A Summer to Look at Key Transitional Justice Issues

Student taking notes Student taking notes

10 September 2019

Students of our MAS in Transitional Justice, Human Rights and the Rule of Law (MTJ) worked throughout the summer on their master’s paper, in which they addressed specific transitional justice topics.

They submitted their papers in August and will receive their grades by mid-September.

A Key Part of the Programme

The MTJ promotes academic excellence and independent critical thinking. One of its core outputs is a master’s paper on a specific topic related to transitional justice, written under the guidance of a Faculty member.

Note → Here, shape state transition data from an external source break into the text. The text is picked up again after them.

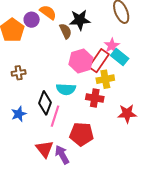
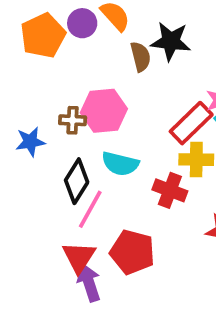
pink hexagon: (81, 61) -> (104, 111), moved
brown cross: (19, 73) -> (73, 120), moved
blue star: (19, 114) -> (30, 142), moved
red triangle: (45, 149) -> (79, 257), moved

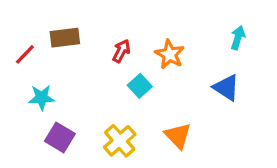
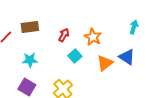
cyan star: (42, 98) -> (30, 60), moved
orange triangle: (178, 136) -> (105, 63), moved, turned 36

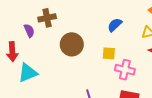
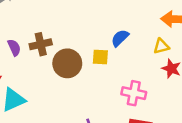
brown cross: (47, 18) -> (41, 44), moved
yellow square: (109, 53) -> (100, 57), moved

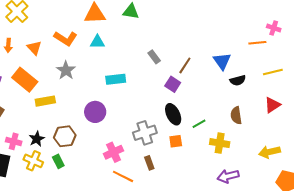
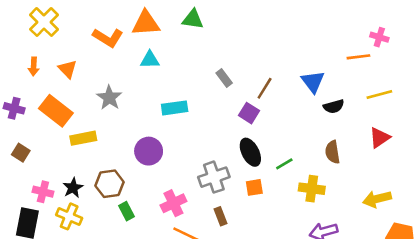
orange L-shape: (65, 38) -> (108, 38), moved
green rectangle: (58, 161) -> (127, 211), moved

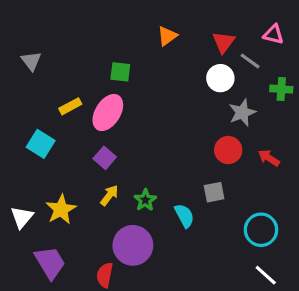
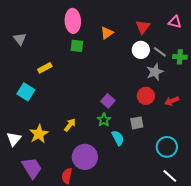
orange triangle: (167, 36) -> (107, 33), moved
gray line: (250, 61) -> (160, 52), moved
pink ellipse: (108, 113) -> (73, 21), moved, turned -35
purple square: (105, 158) -> (108, 101), moved
red arrow: (269, 158) -> (172, 101), turned -56
green star: (145, 200) -> (104, 120), moved

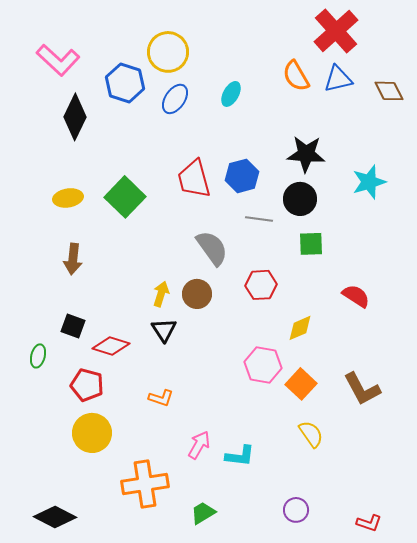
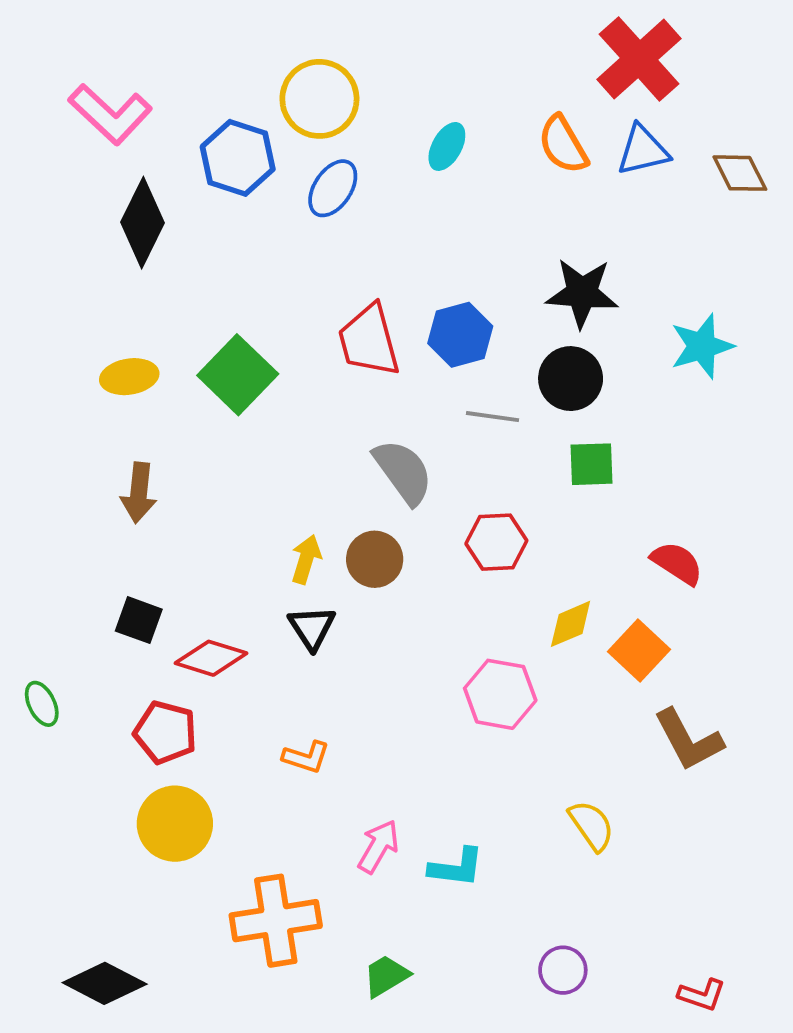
cyan ellipse: (231, 94) -> (447, 146), moved
green ellipse: (38, 356) -> (42, 704), moved, turned -40
orange square: (301, 384) -> (639, 651), moved

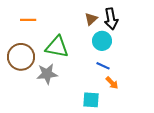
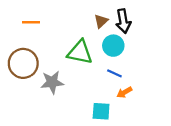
green triangle: (57, 47) -> (80, 52), moved
orange arrow: (112, 83) -> (124, 92), turned 104

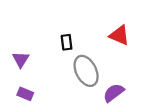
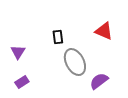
purple rectangle: (25, 94) -> (22, 82), turned -56

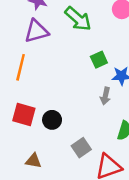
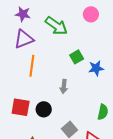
orange line: (21, 67) -> (32, 66), moved
gray arrow: (105, 96) -> (64, 87), moved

‘This gives students an opportunity to investigate a subject of special interest to them, develop their own critical thinking, and deepen their expertise through research and exchanges with experts’ stresses Marco Sassòli, Director of the Geneva Academy.

Looking at Specific County Situations

‘This year, many students addressed specific transitional justice issues in countries like Argentina, Brazil, Canada, Egypt, Kenya, Kosovo, Northern Ireland, Syria, South Africa, Uganda or the United States. This reflects the diversity of our students and their interest in linking theoretical concepts and debates to practical problems and situations’ explains Frank Haldemann, Co-Director of the MTJ.

‘We’re pleased to see that many of our students apply the concepts learned in class to specific situations: they are now well equipped to move to the field to address transitional justice issues’ stresses Thomas Unger, Co-Director of the MTJ.

Addressing Contemporary Transitional Justice Challenges

Besides the country-specific angles, papers also discussed contemporary challenges such as whether and how transitional justice mechanisms are equipped to address colonial injustices; transitional justice and the rights of minorities and indigenous people, gender and transitional justice; the contribution of transitional justice to conflict prevention and peacebuilding; housing, land and property rights (HLP) and transitional justice; or transitional justice and political economy.

‘These are key transitional justice topics that many of our students will have to address in their future professional life, be it in the field or in academia’ explains Thomas Unger.


Awarded every year during the Graduation Ceremony, one student receives the Best MTJ Paper for a paper of exceptional academic quality.